- TASK DETAILS -
Set down every record below exactly as written, but leave out the pictures.

- RAW DATA -

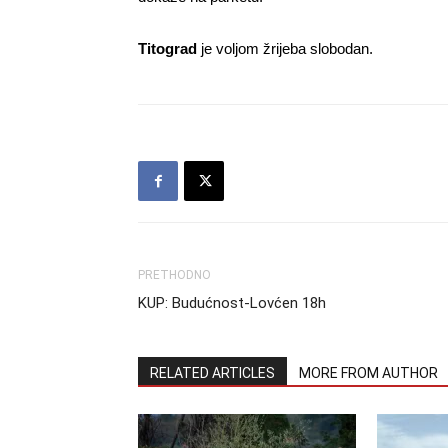
Titograd
je voljom žrijeba slobodan.
PRETHODNO
KUP: Budućnost-Lovćen 18h
RELATED ARTICLES
MORE FROM AUTHOR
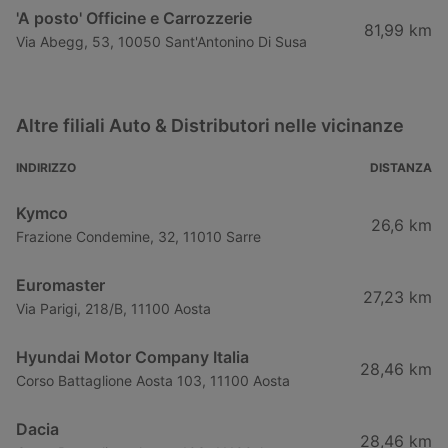
'A posto' Officine e Carrozzerie
81,99 km
Via Abegg, 53, 10050 Sant'Antonino Di Susa
Altre filiali Auto & Distributori nelle vicinanze
INDIRIZZO
DISTANZA
Kymco
26,6 km
Frazione Condemine, 32, 11010 Sarre
Euromaster
27,23 km
Via Parigi, 218/B, 11100 Aosta
Hyundai Motor Company Italia
28,46 km
Corso Battaglione Aosta 103, 11100 Aosta
Dacia
28,46 km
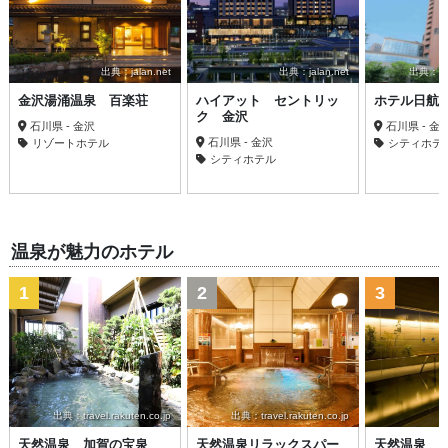
出典：jalan.net
出典：jalan.net
出典：trav
金沢湯涌温泉 百楽荘
ハイアット セントリッ
ホテル日航
ク 金沢
石川県 - 金沢
石川県 - 金
石川県 - 金沢
リゾートホテル
シティホテ
シティホテル
温泉が魅力のホテル
1
2
3
出典：travel.rakuten.co.jp
出典：travel.rakuten.co.jp
天然温泉 加賀の宝泉
天然温泉リラックスパー
天然温泉 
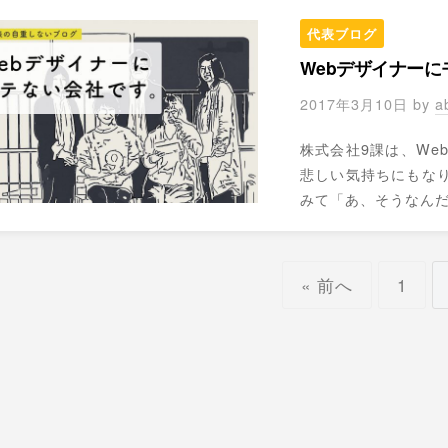
代表ブログ
Webデザイナー
2017年3月10日
by
a
株式会社9課は、We
悲しい気持ちにもな
みて「あ、そうなんだ」
« 前へ
1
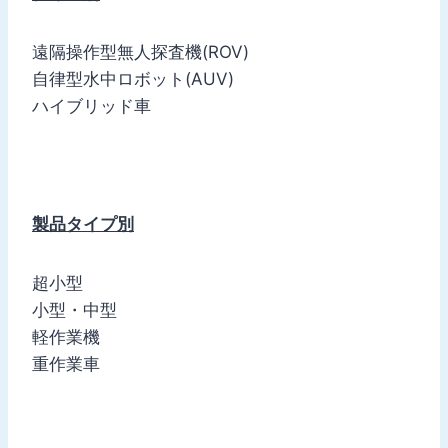
遠隔操作型無人探査機(ROV)
自律型水中ロボット(AUV)
ハイブリッド車
製品タイプ別
超小型
小型・中型
軽作業機
重作業車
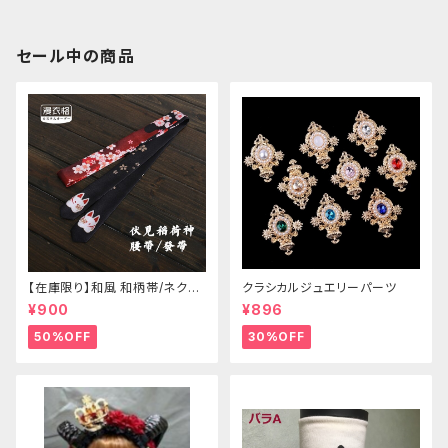
セール中の商品
【在庫限り】和風 和柄帯/ネクタ
クラシカルジュエリーパーツ
イ/リボン（狐面/金魚
¥900
¥896
50%OFF
30%OFF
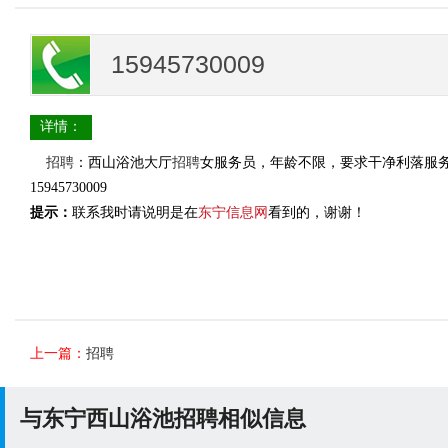
15945730009
详情：
招聘
：西山浴池大厅
招聘
女服务员，年龄不限，要求干净利落服务态
15945730009
提示：
联系我时请说明是在
东宁信息网
看到的，谢谢！
上一篇：
招聘
与东宁西山浴池招聘相似信息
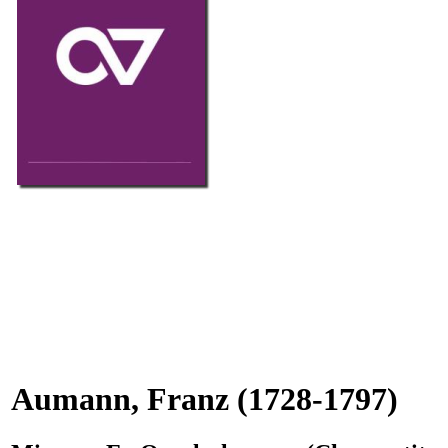
Aumann, Franz
(1728-1797)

- RESULT OF THE TASK -
Titograd
je voljom žrijeba slobodan.
PRETHODNO
KUP: Budućnost-Lovćen 18h
RELATED ARTICLES
MORE FROM AUTHOR
'A posto' Officine e Carrozzerie
81,99 km
Via Abegg, 53, 10050 Sant'Antonino Di Susa
Altre filiali Auto & Distributori nelle vicinanze
INDIRIZZO
DISTANZA
Kymco
26,6 km
Frazione Condemine, 32, 11010 Sarre
Euromaster
27,23 km
Via Parigi, 218/B, 11100 Aosta
Hyundai Motor Company Italia
28,46 km
Corso Battaglione Aosta 103, 11100 Aosta
Dacia
28,46 km
出典：jalan.net
出典：jalan.net
出典：trav
金沢湯涌温泉 百楽荘
ハイアット セントリッ
ホテル日航
ク 金沢
石川県 - 金沢
石川県 - 金
石川県 - 金沢
リゾートホテル
シティホテ
シティホテル
温泉が魅力のホテル
1
2
3
出典：travel.rakuten.co.jp
出典：travel.rakuten.co.jp
天然温泉 加賀の宝泉
天然温泉リラックスパー
天然温泉 
代表ブログ
Webデザイナー
2017年3月10日
by
a
株式会社9課は、We
悲しい気持ちにもな
みて「あ、そうなんだ」
« 前へ
1
遠隔操作型無人探査機(ROV)
自律型水中ロボット(AUV)
ハイブリッド車
製品タイプ別
超小型
小型・中型
軽作業機
重作業車
セール中の商品
【在庫限り】和風 和柄帯/ネクタ
クラシカルジュエリーパーツ
イ/リボン（狐面/金魚
¥900
¥896
50%OFF
30%OFF
15945730009
详情：
招聘
：西山浴池大厅
招聘
女服务员，年龄不限，要求干净利落服务态
15945730009
提示：
联系我时请说明是在
东宁信息网
看到的，谢谢！
上一篇：
招聘
与东宁西山浴池招聘相似信息
Aumann, Franz
(1728-1797)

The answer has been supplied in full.